* WHAT THIS TASK INVOLVES *
Copy every entry exactly.

* GIVEN DATA *
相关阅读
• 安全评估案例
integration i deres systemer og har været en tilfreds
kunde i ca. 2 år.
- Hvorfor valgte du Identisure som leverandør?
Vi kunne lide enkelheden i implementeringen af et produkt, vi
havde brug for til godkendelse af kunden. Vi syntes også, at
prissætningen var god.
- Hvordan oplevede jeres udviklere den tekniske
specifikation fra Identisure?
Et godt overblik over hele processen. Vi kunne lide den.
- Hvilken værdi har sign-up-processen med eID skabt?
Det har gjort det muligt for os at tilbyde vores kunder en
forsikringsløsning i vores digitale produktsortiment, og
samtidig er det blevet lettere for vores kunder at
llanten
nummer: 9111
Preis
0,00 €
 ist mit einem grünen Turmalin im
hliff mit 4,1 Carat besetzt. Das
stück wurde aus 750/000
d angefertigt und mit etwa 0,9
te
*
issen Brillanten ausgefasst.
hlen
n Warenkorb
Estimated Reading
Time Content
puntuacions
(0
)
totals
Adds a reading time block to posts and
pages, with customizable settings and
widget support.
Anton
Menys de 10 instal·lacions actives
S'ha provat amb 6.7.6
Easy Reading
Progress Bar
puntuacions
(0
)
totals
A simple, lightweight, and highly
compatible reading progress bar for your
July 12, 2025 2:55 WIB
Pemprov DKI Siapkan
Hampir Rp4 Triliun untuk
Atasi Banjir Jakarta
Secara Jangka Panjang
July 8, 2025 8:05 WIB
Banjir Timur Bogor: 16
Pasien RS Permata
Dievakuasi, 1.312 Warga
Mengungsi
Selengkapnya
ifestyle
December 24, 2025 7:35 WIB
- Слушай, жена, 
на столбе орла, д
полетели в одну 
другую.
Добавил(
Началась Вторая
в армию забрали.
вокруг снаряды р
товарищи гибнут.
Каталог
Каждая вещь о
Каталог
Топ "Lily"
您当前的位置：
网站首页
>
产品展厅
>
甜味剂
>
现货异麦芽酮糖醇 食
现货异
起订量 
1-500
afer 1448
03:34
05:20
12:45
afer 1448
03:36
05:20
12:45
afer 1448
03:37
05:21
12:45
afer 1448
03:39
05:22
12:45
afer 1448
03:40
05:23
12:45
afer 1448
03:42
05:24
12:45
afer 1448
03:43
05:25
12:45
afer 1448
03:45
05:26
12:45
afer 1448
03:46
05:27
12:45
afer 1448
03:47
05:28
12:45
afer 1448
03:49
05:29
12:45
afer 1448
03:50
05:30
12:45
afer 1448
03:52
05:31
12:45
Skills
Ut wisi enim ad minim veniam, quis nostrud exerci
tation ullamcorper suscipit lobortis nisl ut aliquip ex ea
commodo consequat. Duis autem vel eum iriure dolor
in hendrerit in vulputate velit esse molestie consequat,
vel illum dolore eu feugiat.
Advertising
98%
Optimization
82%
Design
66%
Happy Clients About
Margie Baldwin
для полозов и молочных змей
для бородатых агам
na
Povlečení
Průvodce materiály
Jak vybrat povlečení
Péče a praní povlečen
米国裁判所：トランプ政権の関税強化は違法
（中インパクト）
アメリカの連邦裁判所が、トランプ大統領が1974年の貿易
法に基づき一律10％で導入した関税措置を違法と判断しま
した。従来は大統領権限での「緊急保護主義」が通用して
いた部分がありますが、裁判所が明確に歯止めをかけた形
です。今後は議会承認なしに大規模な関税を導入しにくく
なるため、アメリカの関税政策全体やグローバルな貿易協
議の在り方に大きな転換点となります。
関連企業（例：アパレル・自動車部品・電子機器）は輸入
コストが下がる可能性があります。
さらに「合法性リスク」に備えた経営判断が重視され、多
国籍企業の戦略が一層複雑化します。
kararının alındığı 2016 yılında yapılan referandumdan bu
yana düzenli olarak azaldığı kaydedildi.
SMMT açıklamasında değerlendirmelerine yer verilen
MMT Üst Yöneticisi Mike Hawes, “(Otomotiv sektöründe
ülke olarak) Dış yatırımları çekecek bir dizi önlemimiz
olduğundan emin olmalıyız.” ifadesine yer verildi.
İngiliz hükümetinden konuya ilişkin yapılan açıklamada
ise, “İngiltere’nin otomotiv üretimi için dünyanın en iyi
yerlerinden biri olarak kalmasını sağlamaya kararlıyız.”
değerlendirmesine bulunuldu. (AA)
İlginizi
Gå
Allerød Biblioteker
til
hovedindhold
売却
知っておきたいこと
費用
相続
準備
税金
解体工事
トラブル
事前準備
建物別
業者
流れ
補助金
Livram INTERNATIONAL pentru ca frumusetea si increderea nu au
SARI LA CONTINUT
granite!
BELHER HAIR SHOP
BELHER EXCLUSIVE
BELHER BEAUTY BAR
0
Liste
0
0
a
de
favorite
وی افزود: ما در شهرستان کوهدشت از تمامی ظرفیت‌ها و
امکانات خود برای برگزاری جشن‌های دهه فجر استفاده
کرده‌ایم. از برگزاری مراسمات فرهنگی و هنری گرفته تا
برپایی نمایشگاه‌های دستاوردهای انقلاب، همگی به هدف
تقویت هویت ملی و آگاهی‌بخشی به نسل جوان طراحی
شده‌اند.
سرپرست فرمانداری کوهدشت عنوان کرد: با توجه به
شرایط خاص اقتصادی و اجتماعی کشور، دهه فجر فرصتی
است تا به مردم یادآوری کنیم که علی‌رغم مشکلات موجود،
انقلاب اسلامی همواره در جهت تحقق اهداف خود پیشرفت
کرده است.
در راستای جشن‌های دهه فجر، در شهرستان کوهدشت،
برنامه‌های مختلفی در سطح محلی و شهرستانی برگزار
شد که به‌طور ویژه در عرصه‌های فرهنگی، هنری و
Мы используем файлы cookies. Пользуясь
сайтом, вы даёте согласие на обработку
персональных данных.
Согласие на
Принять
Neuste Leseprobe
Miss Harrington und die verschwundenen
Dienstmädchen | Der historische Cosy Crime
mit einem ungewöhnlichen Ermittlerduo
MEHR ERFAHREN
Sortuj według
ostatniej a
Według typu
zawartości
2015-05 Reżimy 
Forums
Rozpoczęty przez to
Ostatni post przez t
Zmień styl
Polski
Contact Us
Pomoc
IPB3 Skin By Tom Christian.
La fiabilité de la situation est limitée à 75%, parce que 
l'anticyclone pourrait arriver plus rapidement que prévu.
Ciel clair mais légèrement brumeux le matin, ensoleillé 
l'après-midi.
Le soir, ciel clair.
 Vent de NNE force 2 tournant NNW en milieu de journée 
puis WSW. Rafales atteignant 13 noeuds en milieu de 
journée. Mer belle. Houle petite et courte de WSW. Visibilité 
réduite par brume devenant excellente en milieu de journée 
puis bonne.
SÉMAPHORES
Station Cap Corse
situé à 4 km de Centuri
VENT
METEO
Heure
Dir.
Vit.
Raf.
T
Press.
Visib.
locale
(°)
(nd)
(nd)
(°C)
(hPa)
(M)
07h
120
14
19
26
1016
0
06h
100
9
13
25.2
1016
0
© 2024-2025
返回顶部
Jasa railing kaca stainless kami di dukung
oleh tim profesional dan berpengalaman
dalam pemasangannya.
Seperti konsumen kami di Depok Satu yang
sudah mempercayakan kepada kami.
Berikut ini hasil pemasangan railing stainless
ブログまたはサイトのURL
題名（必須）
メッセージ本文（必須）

* ANSWER TO THIS PROBLEM *
相关阅读
• 安全评估案例
integration i deres systemer og har været en tilfreds
kunde i ca. 2 år.
- Hvorfor valgte du Identisure som leverandør?
Vi kunne lide enkelheden i implementeringen af et produkt, vi
havde brug for til godkendelse af kunden. Vi syntes også, at
prissætningen var god.
- Hvordan oplevede jeres udviklere den tekniske
specifikation fra Identisure?
Et godt overblik over hele processen. Vi kunne lide den.
- Hvilken værdi har sign-up-processen med eID skabt?
Det har gjort det muligt for os at tilbyde vores kunder en
forsikringsløsning i vores digitale produktsortiment, og
samtidig er det blevet lettere for vores kunder at
llanten
nummer: 9111
Preis
0,00 €
 ist mit einem grünen Turmalin im
hliff mit 4,1 Carat besetzt. Das
stück wurde aus 750/000
d angefertigt und mit etwa 0,9
te
*
issen Brillanten ausgefasst.
hlen
n Warenkorb
Estimated Reading
Time Content
puntuacions
(0
)
totals
Adds a reading time block to posts and
pages, with customizable settings and
widget support.
Anton
Menys de 10 instal·lacions actives
S'ha provat amb 6.7.6
Easy Reading
Progress Bar
puntuacions
(0
)
totals
A simple, lightweight, and highly
compatible reading progress bar for your
July 12, 2025 2:55 WIB
Pemprov DKI Siapkan
Hampir Rp4 Triliun untuk
Atasi Banjir Jakarta
Secara Jangka Panjang
July 8, 2025 8:05 WIB
Banjir Timur Bogor: 16
Pasien RS Permata
Dievakuasi, 1.312 Warga
Mengungsi
Selengkapnya
ifestyle
December 24, 2025 7:35 WIB
- Слушай, жена, 
на столбе орла, д
полетели в одну 
другую.
Добавил(
Началась Вторая
в армию забрали.
вокруг снаряды р
товарищи гибнут.
Каталог
Каждая вещь о
Каталог
Топ "Lily"
您当前的位置：
网站首页
>
产品展厅
>
甜味剂
>
现货异麦芽酮糖醇 食
现货异
起订量 
1-500
afer 1448
03:34
05:20
12:45
afer 1448
03:36
05:20
12:45
afer 1448
03:37
05:21
12:45
afer 1448
03:39
05:22
12:45
afer 1448
03:40
05:23
12:45
afer 1448
03:42
05:24
12:45
afer 1448
03:43
05:25
12:45
afer 1448
03:45
05:26
12:45
afer 1448
03:46
05:27
12:45
afer 1448
03:47
05:28
12:45
afer 1448
03:49
05:29
12:45
afer 1448
03:50
05:30
12:45
afer 1448
03:52
05:31
12:45
Skills
Ut wisi enim ad minim veniam, quis nostrud exerci
tation ullamcorper suscipit lobortis nisl ut aliquip ex ea
commodo consequat. Duis autem vel eum iriure dolor
in hendrerit in vulputate velit esse molestie consequat,
vel illum dolore eu feugiat.
Advertising
98%
Optimization
82%
Design
66%
Happy Clients About
Margie Baldwin
для полозов и молочных змей
для бородатых агам
na
Povlečení
Průvodce materiály
Jak vybrat povlečení
Péče a praní povlečen
米国裁判所：トランプ政権の関税強化は違法
（中インパクト）
アメリカの連邦裁判所が、トランプ大統領が1974年の貿易
法に基づき一律10％で導入した関税措置を違法と判断しま
した。従来は大統領権限での「緊急保護主義」が通用して
いた部分がありますが、裁判所が明確に歯止めをかけた形
です。今後は議会承認なしに大規模な関税を導入しにくく
なるため、アメリカの関税政策全体やグローバルな貿易協
議の在り方に大きな転換点となります。
関連企業（例：アパレル・自動車部品・電子機器）は輸入
コストが下がる可能性があります。
さらに「合法性リスク」に備えた経営判断が重視され、多
国籍企業の戦略が一層複雑化します。
kararının alındığı 2016 yılında yapılan referandumdan bu
yana düzenli olarak azaldığı kaydedildi.
SMMT açıklamasında değerlendirmelerine yer verilen
MMT Üst Yöneticisi Mike Hawes, “(Otomotiv sektöründe
ülke olarak) Dış yatırımları çekecek bir dizi önlemimiz
olduğundan emin olmalıyız.” ifadesine yer verildi.
İngiliz hükümetinden konuya ilişkin yapılan açıklamada
ise, “İngiltere’nin otomotiv üretimi için dünyanın en iyi
yerlerinden biri olarak kalmasını sağlamaya kararlıyız.”
değerlendirmesine bulunuldu. (AA)
İlginizi
Gå
Allerød Biblioteker
til
hovedindhold
売却
知っておきたいこと
費用
相続
準備
税金
解体工事
トラブル
事前準備
建物別
業者
流れ
補助金
Livram INTERNATIONAL pentru ca frumusetea si increderea nu au
SARI LA CONTINUT
granite!
BELHER HAIR SHOP
BELHER EXCLUSIVE
BELHER BEAUTY BAR
0
Liste
0
0
a
de
favorite
وی افزود: ما در شهرستان کوهدشت از تمامی ظرفیت‌ها و
امکانات خود برای برگزاری جشن‌های دهه فجر استفاده
کرده‌ایم. از برگزاری مراسمات فرهنگی و هنری گرفته تا
برپایی نمایشگاه‌های دستاوردهای انقلاب، همگی به هدف
تقویت هویت ملی و آگاهی‌بخشی به نسل جوان طراحی
شده‌اند.
سرپرست فرمانداری کوهدشت عنوان کرد: با توجه به
شرایط خاص اقتصادی و اجتماعی کشور، دهه فجر فرصتی
است تا به مردم یادآوری کنیم که علی‌رغم مشکلات موجود،
انقلاب اسلامی همواره در جهت تحقق اهداف خود پیشرفت
کرده است.
در راستای جشن‌های دهه فجر، در شهرستان کوهدشت،
برنامه‌های مختلفی در سطح محلی و شهرستانی برگزار
شد که به‌طور ویژه در عرصه‌های فرهنگی، هنری و
Мы используем файлы cookies. Пользуясь
сайтом, вы даёте согласие на обработку
персональных данных.
Согласие на
Принять
Neuste Leseprobe
Miss Harrington und die verschwundenen
Dienstmädchen | Der historische Cosy Crime
mit einem ungewöhnlichen Ermittlerduo
MEHR ERFAHREN
Sortuj według
ostatniej a
Według typu
zawartości
2015-05 Reżimy 
Forums
Rozpoczęty przez to
Ostatni post przez t
Zmień styl
Polski
Contact Us
Pomoc
IPB3 Skin By Tom Christian.
La fiabilité de la situation est limitée à 75%, parce que 
l'anticyclone pourrait arriver plus rapidement que prévu.
Ciel clair mais légèrement brumeux le matin, ensoleillé 
l'après-midi.
Le soir, ciel clair.
 Vent de NNE force 2 tournant NNW en milieu de journée 
puis WSW. Rafales atteignant 13 noeuds en milieu de 
journée. Mer belle. Houle petite et courte de WSW. Visibilité 
réduite par brume devenant excellente en milieu de journée 
puis bonne.
SÉMAPHORES
Station Cap Corse
situé à 4 km de Centuri
VENT
METEO
Heure
Dir.
Vit.
Raf.
T
Press.
Visib.
locale
(°)
(nd)
(nd)
(°C)
(hPa)
(M)
07h
120
14
19
26
1016
0
06h
100
9
13
25.2
1016
0
© 2024-2025
返回顶部
Jasa railing kaca stainless kami di dukung
oleh tim profesional dan berpengalaman
dalam pemasangannya.
Seperti konsumen kami di Depok Satu yang
sudah mempercayakan kepada kami.
Berikut ini hasil pemasangan railing stainless
ブログまたはサイトのURL
題名（必須）
メッセージ本文（必須）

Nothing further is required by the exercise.